Red lemons have a tart, sour, and faintly sweet flavor well suited as a flavor enhancer in fresh and cooked preparations. The juice and zest are the primary elements used, and both are traditionally mixed to add a bright element to salad dressings, sauces, syrups, oils, and jams. Red lemon juice can also be squeezed over grain bowls, salads, and seafood dishes, or it can be sprinkled over tacos, pasta, soups, and roasted vegetables to add a touch of acidity. In addition to the juice, Red lemon zest can be incorporated into cakes, muffins, cookies, and other baked goods or folded into icings, glazes, and fillings. Beyond culinary dishes, the zest and juice are customarily blended into carbonated beverages, cocktails, and other drinks. The rind can also be dried and steeped into tea or candied as a sweet treat. Red lemons pair well with other fruits such as berries, apricots, cherries, peaches, and plums and herbs, including mint, basil, thyme, and rosemary. Whole, unwashed Red lemons have a short shelf life and will only keep 2 to 3 days when stored in the refrigerator’s crisper drawer.
Red lemons are marketed as an ornamental holiday cultivar in Italy. The red-blushed lemons come into season during the winter and are sold as a premium citrus over Christmas and New Year’s, advertised as a festive addition to holiday dinner tables. The color red has historically represented wealth, good luck, and fertility in Italy and can be traced back to Roman times when both women and men would wear red clothing as a symbol of wealth and power. Mosaics in Pompeii depict the popularity of red clothing, so much so that Pantone named a shade of red after the clothing, known as “Pompeian Red.” In the modern-day, red is still worn during the holiday season to symbolize good luck and prosperity. Red lemons are marketed as a complementary festive decoration dawning the prosperous coloring. The variegated citrus can be placed in bowls as decoration, or they can be sliced and dropped into drinks, showcasing a piece of their colorful rind. The lemons can also be saved for New Year’s festivities, as their coloring will match the shade of the customary underwear worn. Department stores and shops throughout Italy sell red underwear between Christmas and New Year’s, and red underwear is an ancient Italian superstition thought to bring good luck, fertility, and wealth in the year to come if worn during the nighttime celebrations.

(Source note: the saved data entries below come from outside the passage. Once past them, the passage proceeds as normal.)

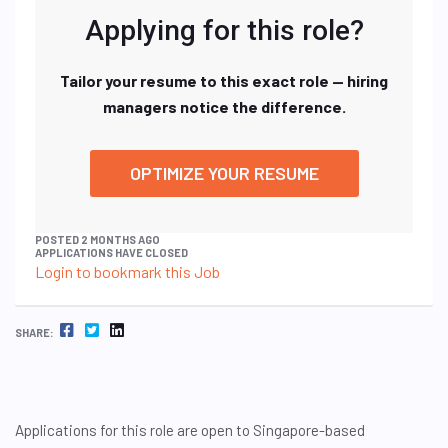
Applying for this role?
Tailor your resume to this exact role — hiring
managers notice the difference.
OPTIMIZE YOUR RESUME
POSTED 2 MONTHS AGO
APPLICATIONS HAVE CLOSED
Login to bookmark this Job
FACEBOOK
TWITTER
LINKEDIN
SHARE:
Applications for this role are open to Singapore-based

Red lemons are believed by experts to be native to the Mediterranean region and thrive in subtropical to temperate climates with ample sunshine. Most of the history of these colorful lemons is unknown, with only a few sources acknowledging that the pigmented lemons were being grown in Italy around the 17th century. Today Red lemons are a specialty citrus rarely found in commercial markets. The lemons are traditionally cultivated in home gardens and are produced on a small-scale through select growers in Europe, especially in Spain and Italy. In addition to offering the fruits, Red lemon seedlings are sold through online nurseries in countries such as Germany, Italy, and Hungary for home garden planting.